Aliran udara pada alat ini sekitar 4-14 liter permenit dengan konsentrasi 30-55%.

Keuntungan :

Konsentrasi oksigen yang diberikan konsttan sesuai dengan petunjuk pada alat dan tidak
dipengaruhi perubahan pola nafas terhadap FiO2, suhu dan kelembaban gas dapat dikontrol
serta tidak terjadi penumpukan CO2.

Kerugian:

Tidak dapat memberikan oksigen konsentrasi rendah, jika aliran rendah dapat menyebabkan
penumpukan CO2, kantong oksigen bias terlipat.

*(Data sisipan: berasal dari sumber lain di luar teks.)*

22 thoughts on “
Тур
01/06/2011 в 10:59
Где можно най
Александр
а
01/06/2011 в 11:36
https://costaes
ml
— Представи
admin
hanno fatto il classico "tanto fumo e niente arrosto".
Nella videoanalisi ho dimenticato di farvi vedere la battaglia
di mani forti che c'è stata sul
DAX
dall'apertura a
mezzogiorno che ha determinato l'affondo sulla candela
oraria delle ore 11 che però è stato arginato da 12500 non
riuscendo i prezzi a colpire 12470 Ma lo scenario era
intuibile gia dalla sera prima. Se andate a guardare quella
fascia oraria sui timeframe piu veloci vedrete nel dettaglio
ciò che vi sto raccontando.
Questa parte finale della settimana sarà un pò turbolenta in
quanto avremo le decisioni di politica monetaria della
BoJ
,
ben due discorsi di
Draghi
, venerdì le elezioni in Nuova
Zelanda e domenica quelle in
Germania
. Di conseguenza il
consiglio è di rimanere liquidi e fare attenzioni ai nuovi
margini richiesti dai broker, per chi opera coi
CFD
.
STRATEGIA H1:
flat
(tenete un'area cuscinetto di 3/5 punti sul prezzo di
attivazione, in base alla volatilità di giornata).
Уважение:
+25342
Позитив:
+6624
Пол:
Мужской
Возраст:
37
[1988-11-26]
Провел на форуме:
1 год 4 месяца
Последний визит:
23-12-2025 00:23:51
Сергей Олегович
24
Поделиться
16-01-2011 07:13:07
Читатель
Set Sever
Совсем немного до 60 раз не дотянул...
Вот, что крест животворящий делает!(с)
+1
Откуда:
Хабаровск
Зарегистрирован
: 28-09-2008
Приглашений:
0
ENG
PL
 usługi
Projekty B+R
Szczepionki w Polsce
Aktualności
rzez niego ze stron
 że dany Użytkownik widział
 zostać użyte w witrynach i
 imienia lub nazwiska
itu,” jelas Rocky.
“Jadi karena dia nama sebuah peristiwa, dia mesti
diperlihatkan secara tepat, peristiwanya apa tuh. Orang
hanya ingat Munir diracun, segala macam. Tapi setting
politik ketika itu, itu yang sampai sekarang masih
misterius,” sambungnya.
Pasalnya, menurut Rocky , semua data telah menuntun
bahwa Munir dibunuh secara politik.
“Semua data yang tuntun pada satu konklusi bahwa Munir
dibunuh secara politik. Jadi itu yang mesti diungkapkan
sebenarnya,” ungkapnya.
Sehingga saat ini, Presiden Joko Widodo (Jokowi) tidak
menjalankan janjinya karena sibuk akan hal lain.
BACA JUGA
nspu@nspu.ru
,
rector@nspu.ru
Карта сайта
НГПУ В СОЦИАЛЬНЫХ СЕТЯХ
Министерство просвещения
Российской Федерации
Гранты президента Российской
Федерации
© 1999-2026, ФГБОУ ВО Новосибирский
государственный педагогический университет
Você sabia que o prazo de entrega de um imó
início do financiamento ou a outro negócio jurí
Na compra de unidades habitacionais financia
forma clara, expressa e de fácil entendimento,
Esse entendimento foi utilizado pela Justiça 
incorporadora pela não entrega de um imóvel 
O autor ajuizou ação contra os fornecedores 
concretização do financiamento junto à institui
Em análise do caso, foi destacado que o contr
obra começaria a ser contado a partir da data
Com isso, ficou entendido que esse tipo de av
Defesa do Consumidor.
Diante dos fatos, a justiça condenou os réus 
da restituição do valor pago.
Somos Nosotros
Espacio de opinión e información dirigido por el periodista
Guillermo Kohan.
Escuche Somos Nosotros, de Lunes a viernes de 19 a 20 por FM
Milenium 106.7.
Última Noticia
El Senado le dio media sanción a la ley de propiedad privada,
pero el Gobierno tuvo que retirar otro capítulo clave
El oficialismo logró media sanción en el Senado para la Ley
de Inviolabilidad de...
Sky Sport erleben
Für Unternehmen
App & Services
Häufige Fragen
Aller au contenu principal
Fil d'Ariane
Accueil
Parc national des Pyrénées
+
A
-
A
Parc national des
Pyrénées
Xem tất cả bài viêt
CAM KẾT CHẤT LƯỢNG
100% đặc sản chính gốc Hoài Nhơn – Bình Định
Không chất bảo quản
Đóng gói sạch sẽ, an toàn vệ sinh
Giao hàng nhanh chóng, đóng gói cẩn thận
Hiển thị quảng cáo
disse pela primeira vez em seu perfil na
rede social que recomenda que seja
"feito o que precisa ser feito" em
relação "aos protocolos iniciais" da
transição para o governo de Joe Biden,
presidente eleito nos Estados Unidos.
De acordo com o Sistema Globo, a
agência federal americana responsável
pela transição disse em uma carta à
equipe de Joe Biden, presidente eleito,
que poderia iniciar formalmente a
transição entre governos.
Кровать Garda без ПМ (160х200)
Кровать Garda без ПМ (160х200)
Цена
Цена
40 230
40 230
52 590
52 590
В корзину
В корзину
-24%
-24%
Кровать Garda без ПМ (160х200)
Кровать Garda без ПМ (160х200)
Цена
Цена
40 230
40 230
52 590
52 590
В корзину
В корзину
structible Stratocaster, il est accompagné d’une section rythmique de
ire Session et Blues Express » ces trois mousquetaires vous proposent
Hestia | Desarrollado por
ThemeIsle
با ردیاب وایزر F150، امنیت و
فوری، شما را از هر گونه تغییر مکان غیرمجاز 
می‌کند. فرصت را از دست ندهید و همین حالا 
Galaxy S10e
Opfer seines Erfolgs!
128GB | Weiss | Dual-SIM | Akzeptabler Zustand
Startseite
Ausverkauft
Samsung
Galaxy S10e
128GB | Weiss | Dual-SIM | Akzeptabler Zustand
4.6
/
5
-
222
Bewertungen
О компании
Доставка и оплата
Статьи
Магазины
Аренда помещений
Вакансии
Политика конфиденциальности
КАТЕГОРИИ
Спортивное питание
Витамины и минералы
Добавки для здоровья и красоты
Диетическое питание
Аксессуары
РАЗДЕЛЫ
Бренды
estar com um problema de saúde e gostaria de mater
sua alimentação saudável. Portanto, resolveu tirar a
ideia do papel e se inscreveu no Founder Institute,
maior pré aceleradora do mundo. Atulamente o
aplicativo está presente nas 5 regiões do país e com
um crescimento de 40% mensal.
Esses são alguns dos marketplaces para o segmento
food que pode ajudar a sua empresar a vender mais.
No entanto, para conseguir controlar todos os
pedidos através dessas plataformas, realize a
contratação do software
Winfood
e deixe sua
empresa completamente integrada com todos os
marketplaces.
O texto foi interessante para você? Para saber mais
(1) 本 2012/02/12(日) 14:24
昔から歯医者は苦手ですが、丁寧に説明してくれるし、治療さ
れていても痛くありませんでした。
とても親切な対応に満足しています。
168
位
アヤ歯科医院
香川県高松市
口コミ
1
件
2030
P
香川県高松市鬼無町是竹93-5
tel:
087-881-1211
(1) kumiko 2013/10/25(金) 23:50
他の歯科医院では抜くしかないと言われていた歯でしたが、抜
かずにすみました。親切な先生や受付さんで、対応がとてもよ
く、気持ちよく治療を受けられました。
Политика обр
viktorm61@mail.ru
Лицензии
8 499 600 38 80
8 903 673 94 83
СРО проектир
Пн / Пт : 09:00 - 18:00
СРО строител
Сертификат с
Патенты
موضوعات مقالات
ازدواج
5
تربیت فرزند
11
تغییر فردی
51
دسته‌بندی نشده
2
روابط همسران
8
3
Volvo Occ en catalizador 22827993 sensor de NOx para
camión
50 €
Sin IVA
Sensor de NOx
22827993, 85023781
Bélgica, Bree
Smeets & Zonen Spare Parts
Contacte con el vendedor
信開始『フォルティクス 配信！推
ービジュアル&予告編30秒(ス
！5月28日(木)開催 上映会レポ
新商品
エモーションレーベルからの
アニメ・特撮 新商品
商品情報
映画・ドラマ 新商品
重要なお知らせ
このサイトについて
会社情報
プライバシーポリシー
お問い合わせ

 PELAPORAN DAN PENCATATAN PASIEN INFEKSI NOSOKOMIAL


 PROSES PENYEMBUHAN LUKA

1) Fase Koagulasi

Setelah luka terjadi, terjadi perdarahan pada daerah luka yang diikuti dengan aktivasi kaskade
pembekuan darah sehingga terbentuk klot hematoma. Proses ini diikuti oleh proses selanjutnya
yaitu fase inflamasi.

2) Fase Inflamasi

Fase inflamasi mempunyai prioritas fungsional yaitu menggalakkan hemostasis, menyingkirkan


jaringan mati, dan mencegah infeksi oleh bakteri
patogen terutama bakteri. Pada fase ini platelet yang membentuk klot hematom mengalami d
egranulasi, melepaskan faktor pertumbuhan seperti platelet derived growth factor (PDGF) dan
transforming growth factor ß (β-TGF), granulocyte colony stimulating factor (G-CSF), C5a, TNFα,
IL-1 dan IL-8. Leukosit bermigrasi menuju daerah luka.
Terjadi deposit matriks fibrin yang mengawali proses penutupan luka. Proses ini terjadi pada
hari 2-4.

3) Fase Proliferasi

Fase proliferasi bercirikan terbentuknya jaringan granulasi yang disertai kekayaan jaringan
pembuluh darah baru, fibroblast, dan makrofag dalam jaringan penyangga yang longgar. Fase
proliferatif terjadi dari hari ke 4-21 setelah trauma. Keratinosit disekitar luka mengalami perubahan
fenotif. Regresi hubungan desmosomal antara keratinosit pada membran basal menyebabkan sel
keratin bermigrasi ke arah lateral. Keratinosit bergerak melalui interaksi dengan matriks protein
ekstraselular (fibronectin, vitronectin, dan kolagen tipe I). Faktor proangiogenik dilepaskan oleh
makrofag, vascular endothelial growth factor (VEGF) sehingga terjadi neovaskularisasi dan
pembentukan jaringan granulasi.

4) Fase Maturasi (Remodeling)

Fase terakhir adalah fase remodeling yang bercirikan keseimbangan antara proses pembentukan
dan degradasi kolagen. Remodeling merupakan fase yang paling lama pada proses penyembuhan
luka,terjadi pada hari ke 21-hingga 1 tahun. Terjadi kontraksi luka, akibat pembentukan aktin
myofibroblas dengan aktin mikrofilamen yang memberikan kekuatan kontraksi pada penyembuhan
luka. Pada fase ini terjadi juga remodeling kolagen. Kolagen tipe III digantikan kolagen tipe I yang
dimediasi matriks metalloproteinase yang disekresi makrofag, fibroblas, dan sel endotel. Pada masa
3 minggu penyembuhan, luka telah mendapatkan kembali 20% kekuatan jaringan normal.